Ils savaient bien que j’étais là pour les sauver. Mains dans les mains dans leur cercle salé je les vois, pathétiques et frissonnants, les lèvres tremblantes d’incantations murmurées ; faibles, précipités par le désespoir, ils m’invoquent, comme un dernier recours, une dernière prière, comme si le fruit de leur misère pouvait faire leur rédemption. Je ne les sauverai pas pourtant. 

Joséphine a beaucoup réfléchi à tout ça. Assise dans le petit jardin, son nourrisson sur les genoux, elle écoutait la mer en contrebas mourir sur les rochers et elle réfléchissait. Il faut dire qu’il n’y avait pas grand-chose d’autre à faire. La maison était modeste, pas très grande, mais on vivait dehors de toute façon alors c’était le jardin, ce petit bout de falaise, qui comptait vraiment. Il n’était pas grand non plus mais quand on s’asseyait là, c’était comme si on surplombait le monde et ça rassurait Joséphine de surplomber le monde, parce qu’elle n’avait pas vraiment signé pour cette vie de recluse ni pour ces longues journées à attendre que Tonio daigne rentrer. Au moins, perchée sur son piédestal de verdure, royale, elle se donnait l’illusion d’avoir une prise sur les choses. Mais happée par le silence corse, loin du vacarme parisien, elle ne pouvait plus vraiment faire semblant de ne pas se voir et j’étais là, comme un petit rappel gazouillant de tout ce qui l’avait menée à cette vie morose. Tonio était heureux, lui, pathétique dans ce faux bonheur de surface qu’il était trop occupé à se forger pour remarquer Joséphine, abandonnée à son jardin. 

Bien sûr, cette vie n’a pas duré longtemps. Après un an ou deux il a bien fallu qu’elle admette qu’on ne serait pas une famille IKEA dans sa cuisine toute propre, qu’elle ne trouverait dans le silence que le vacarme de ses angoisses et dans les joies ordinaires qu’un sédatif à l’existence.

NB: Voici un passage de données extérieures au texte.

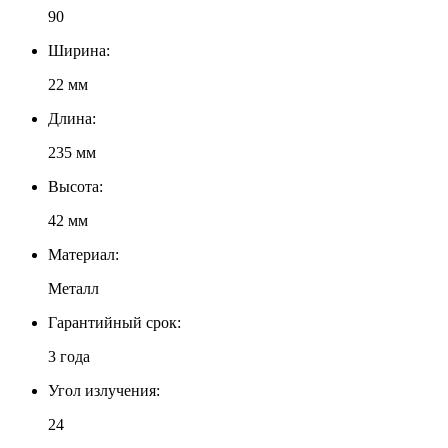
90
Ширина:
22 мм
Длина:
235 мм
Высота:
42 мм
Материал:
Металл
Гарантийный срок:
3 года
Угол излучения:
24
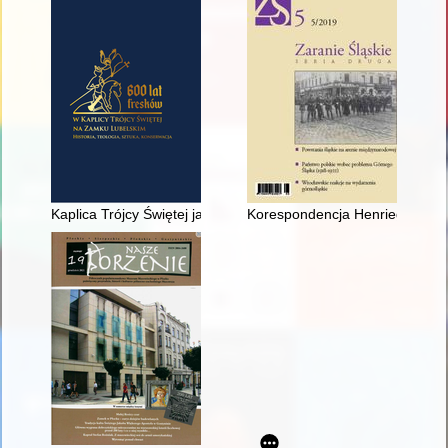
Kaplica Trójcy Świętej jako atrakcja turystyczna i miejsce edukac
Korespondencja Henriego Le Ro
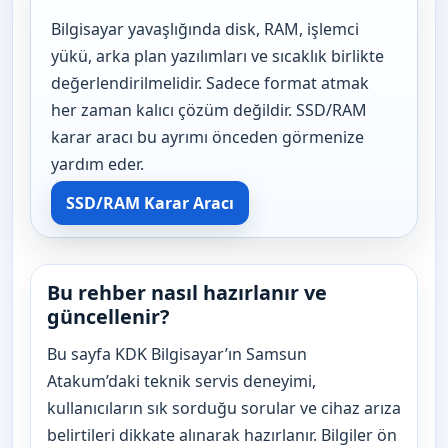
Bilgisayar yavaşlığında disk, RAM, işlemci
yükü, arka plan yazılımları ve sıcaklık birlikte
değerlendirilmelidir. Sadece format atmak
her zaman kalıcı çözüm değildir. SSD/RAM
karar aracı bu ayrımı önceden görmenize
yardım eder.
SSD/RAM Karar Aracı
Bu rehber nasıl hazırlanır ve
güncellenir?
Bu sayfa KDK Bilgisayar’ın Samsun
Atakum’daki teknik servis deneyimi,
kullanıcıların sık sorduğu sorular ve cihaz arıza
belirtileri dikkate alınarak hazırlanır. Bilgiler ön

Je suis retournée voir cette maison il y a quelques années, par curiosité et surtout parce que Tonio a insisté, tout fier de lui et de son illusion d’accomplissement, qui n’a pourtant jamais trompé personne d’autre que lui.

“On avait de la chance d’être ici, c’était la belle vie”

Au bord de la falaise, devant la petite clôture en bois, j’ai froidement observé ce qu’il reste de la maison dont je ne me souviens pas et ce qu’il ne reste plus de son bout de jardin décimé par un orage. Ravagée par les vagues qui avaient le temps d’un soir englouti la falaise, la maison titubante s’était endormie seule sur son terrain déraciné. Tonio, prouvant encore une fois qu’il n’avait jamais rien su voir, l’a dite méconnaissable. Je l’ai pourtant reconnue du premier coup d’œil, cette maison qui ne faisait plus semblant d’en être une vraie, qui s’était enfin laissée voir pour ce qu’elle était. Comme nous, elle avait accepté sa défaite. Non ce n’était pas la belle vie d’être ici, dos au gouffre d’où montait l’écho des vagues, qu’on ignorait pour faire semblant d’être à l’abri du vide. On l’avait presque tous compris.